Even this generalization fails! So now in desperation I try to ask the most general query. It's like when I ask one thing after the other and get a noe after a no. Good this is Prolog, for we can ask: "Say me just everything you know".

?- count_list(Es,Count).
   Es = [], Count = 0
;  Es = [_,_|_].

So it is only the case for the empty list and lists with at least two elements. But there is no answer for one-elemented lists! You will thus have to generalize the program somehow.

A natural way would be to add a fact

listofitems([_], N, N).

---

As a minor remark, this isn't called a "terminating condition" but rather a "base case".

---

And if you really want to trace your code, I recommend these techniques instead of adding manual writes. They are much too prone to error.

Answer 2

If the all list items are integers and your Prolog system supports clpfd, you can proceed like this:

:- use_module(library(clpfd)).
:- use_module(library(lists), [last/3]).
:- use_module(library(maplist), [maplist/4]).

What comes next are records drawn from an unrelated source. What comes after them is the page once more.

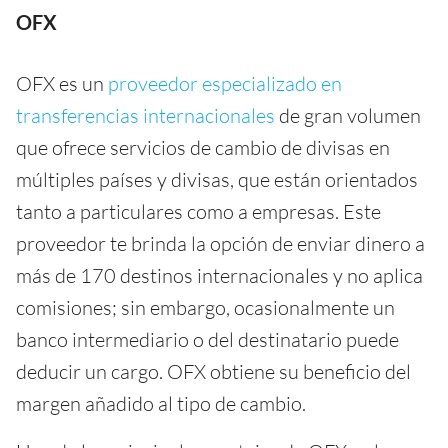
OFX
OFX es un
proveedor especializado en
transferencias internacionales
de gran volumen
que ofrece servicios de cambio de divisas en
múltiples países y divisas, que están orientados
tanto a particulares como a empresas. Este
proveedor te brinda la opción de enviar dinero a
más de 170 destinos internacionales y no aplica
comisiones; sin embargo, ocasionalmente un
banco intermediario o del destinatario puede
deducir un cargo. OFX obtiene su beneficio del
margen añadido al tipo de cambio.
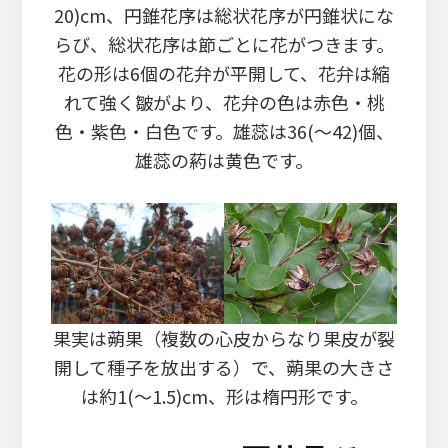
20)cm、円錐花序は総状花序が円錐状にな
らび、総状花序は節ごとに花がつきます。
花の形は6個の花弁が平開して、花弁は縮
れて強く皺がより、花弁の色は赤色・桃
色・紫色・白色です。雄蕊は36(～42)個、
雄蕊の葯は黄色です。
果実は蒴果（複数の心皮からなり果皮が裂
開して種子を放出する）で、蒴果の大きさ
は約1(～1.5)cm、形は楕円形です。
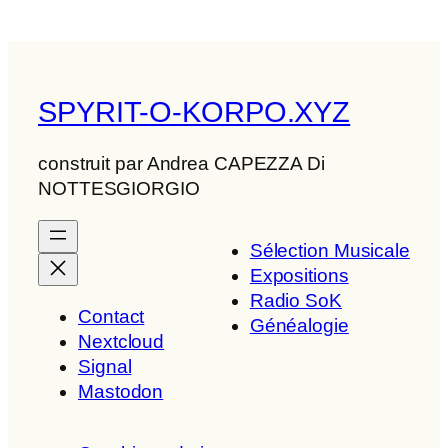
SPYRIT-O-KORPO.XYZ
construit par Andrea CAPEZZA Di
NOTTESGIORGIO
Sélection Musicale
Expositions
Radio SoK
Contact
Généalogie
Nextcloud
Signal
Mastodon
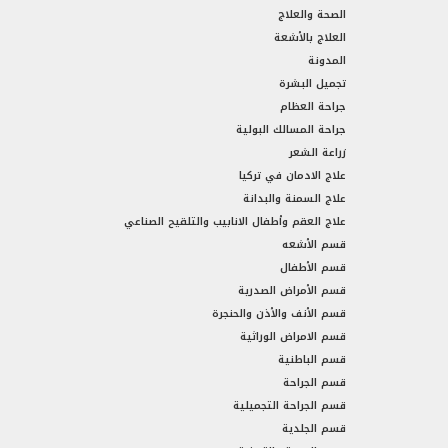
الصحة والعلاج
العلاج بالأشعة
المدونة
تجميل البشرة
جراحة العظام
جراحة المسالك البولية
زراعة الشعر
علاج الادمان في تركيا
علاج السمنة والبدانة
علاج العقم وأطفال الانابيب والتلقيح الصناعي
قسم الأشعه
قسم الأطفال
قسم الأمراض الصدرية
قسم الأنف والأذن والحنجرة
قسم الامراض الوراثية
قسم الباطنية
قسم الجراحة
قسم الجراحة التجميلية
قسم الجلدية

To relate adjacent items, look at two sublists of [E|Es], Es and Fs. If, say, [E|Es] = [1,2,3,2,1,3,2] holds ...

• ... then Fs lacks the last item (Fs = [1,2,3,2,1,3,2]) ...
• ... and Es lacks the first item (Es = [1,2,3,2,1,3,2]).

maplist/4 and i0_i1_gt01/3 map corresponding list items in Fs and Es to 0 / 1:

i_j_gt01(I, J, B) :-                  % if I #<  J then B #= 1
   I #< J #<=> B.                     % if I #>= J then B #= 0

?- maplist(i_j_gt01, [1,2,3,2,1,3], [2,3,2,1,3,2], Bs).
Bs = [1,1,0,0,1,0].

Last, sum up [1,1,0,0,1,0] using sum/3:

?- sum([1,1,0,0,1,0], #=, N).
N = 3.

Let's put it all together!

count_adj_gt([E|Es], N) :-
   last(Fs, _, [E|Es]),               % or: `append(Fs, [_], [E|Es])`
                                      % or: `list_butlast([E|Es], Fs)`
   maplist(i_j_gt01, Es, Fs, Bs),
   sum(Bs, #=, N).

Sample query using SICStus Prolog 4.3.2:

?- count_adj_gt([1,2,3,2,1,3,2], N).
N = 3.                                % succeeds deterministically

Answer 3

not sure about

an elegant terminating condition

my whole code would be

?- Vs=[1,2,3,2,1,3,2], aggregate_all(count, (append(_,[X,Y|_], Vs), X<Y), Count).

That's all...

If you need something more complex, remember that library(clpfd) has more to offer.